The deepening of the waters in their course shows the continual deepening of spiritual life and multiplication of spiritual blessings in the growth of the kingdom of God. So long as the stream is confined to the temple-courts, the residing of the Holy Spirit in the lives of believers upon conversion, others don’t see the greatness of God’s presence, and for the most part goes unseen by the casual observer. In order for them to see and acknowledged God’s abiding Presence, they need to see it flowing from our lives. Too strong is God’s abiding Presence, too great to be held up within the dams of our lives. It needs to overflow the limits of our humanity, breaking through the borders of our lives to not only invade every part of us but flow out to others.
So here in these Scriptures we see the Abiding Presence of God proceed from the courts of the Lord proceeding out of the temple and all at once it begins to deepen and to widen.

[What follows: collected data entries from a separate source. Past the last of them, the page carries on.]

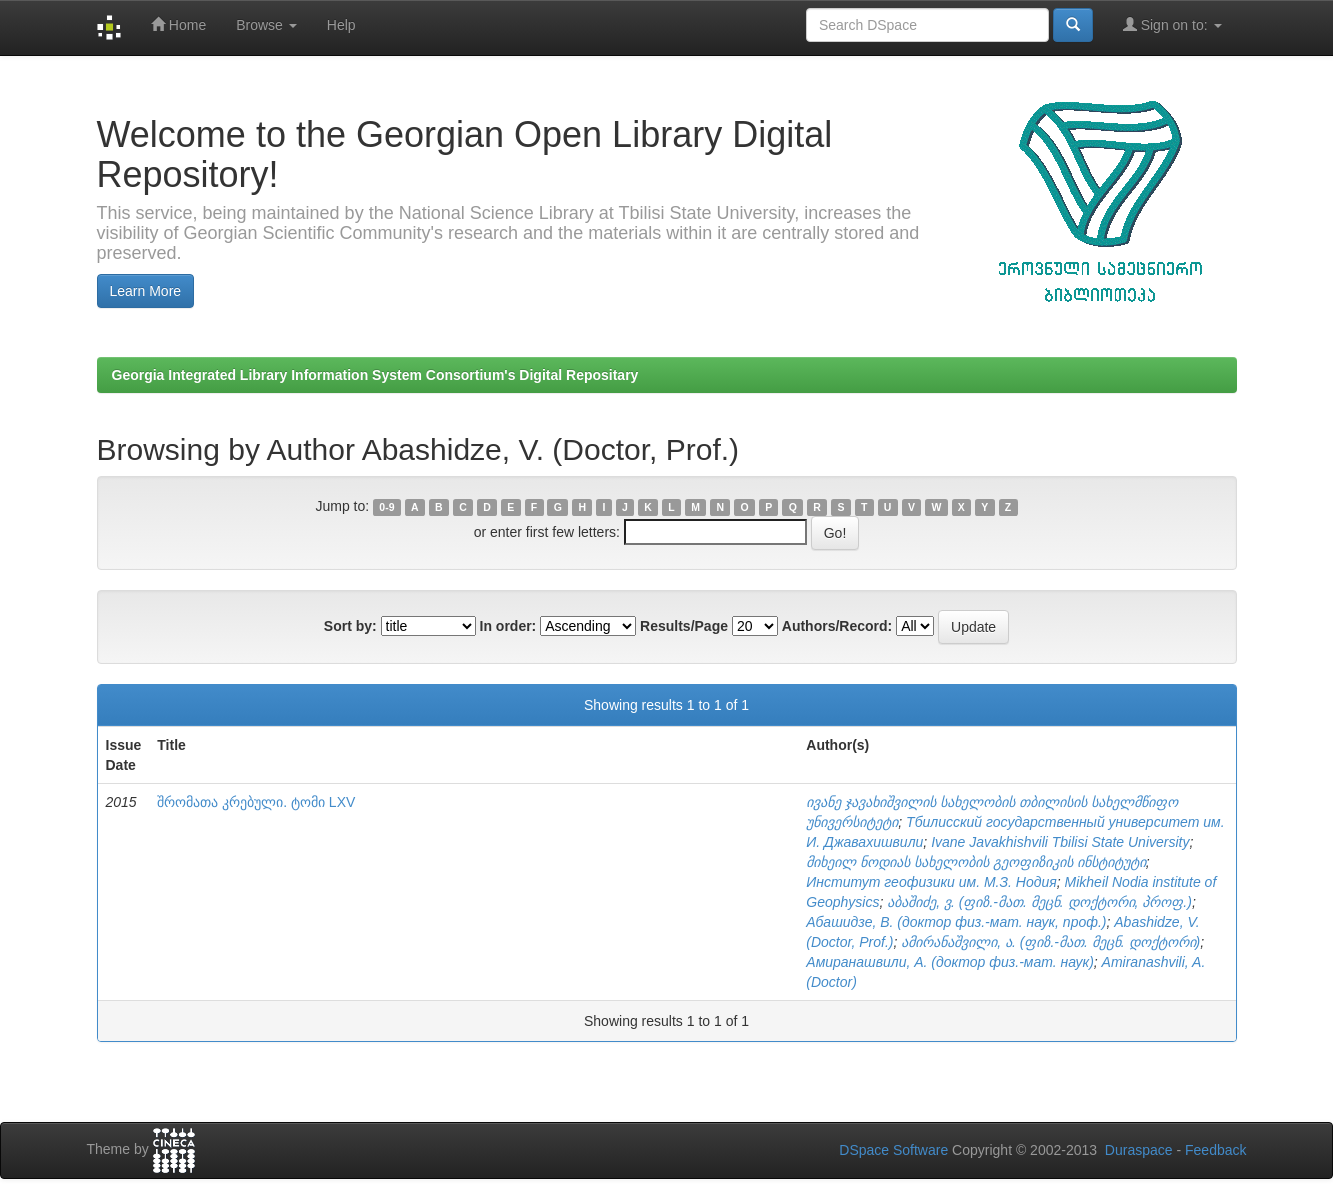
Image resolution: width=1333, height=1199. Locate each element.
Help (341, 25)
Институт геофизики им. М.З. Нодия (931, 882)
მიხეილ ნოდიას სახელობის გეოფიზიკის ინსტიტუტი (976, 862)
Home (178, 24)
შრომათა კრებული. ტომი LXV (256, 802)
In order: (508, 626)
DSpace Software (893, 1150)
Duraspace (1139, 1150)
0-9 (386, 507)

This is what happened on the day of Pentecost as the Holy Spirit descended upon this small company of believers, a little and then overflowed its banks into the lost world the early church lived in. this infant Church in Jerusalem is the beginning to all of us today.
The end result of this river is the flushing of the Dead Sea of our lives enabling a fruitfulness that feeds the nations and heals the land.
This fruitfulness depends on adequate source of water. How can we bear the fruit of the Spirit without this abiding river of God. In Galatians 5:17-21 Paul is contrasting fruit to the “works of the flesh.” Our “works of the flesh,” are the outcome of our actions independent of God’s abiding presence in our lives. It is the “thorns and thistles” of like what we see in the Garden of Eden which happened through sin. Thorns and thistles represent our untamed nature. In other words when we remain unfruitful the thorns and thistles of our lives strangle our spiritual life.
We need the water of God’s presence to cause our fruitfulness to feed others of the goodness of God.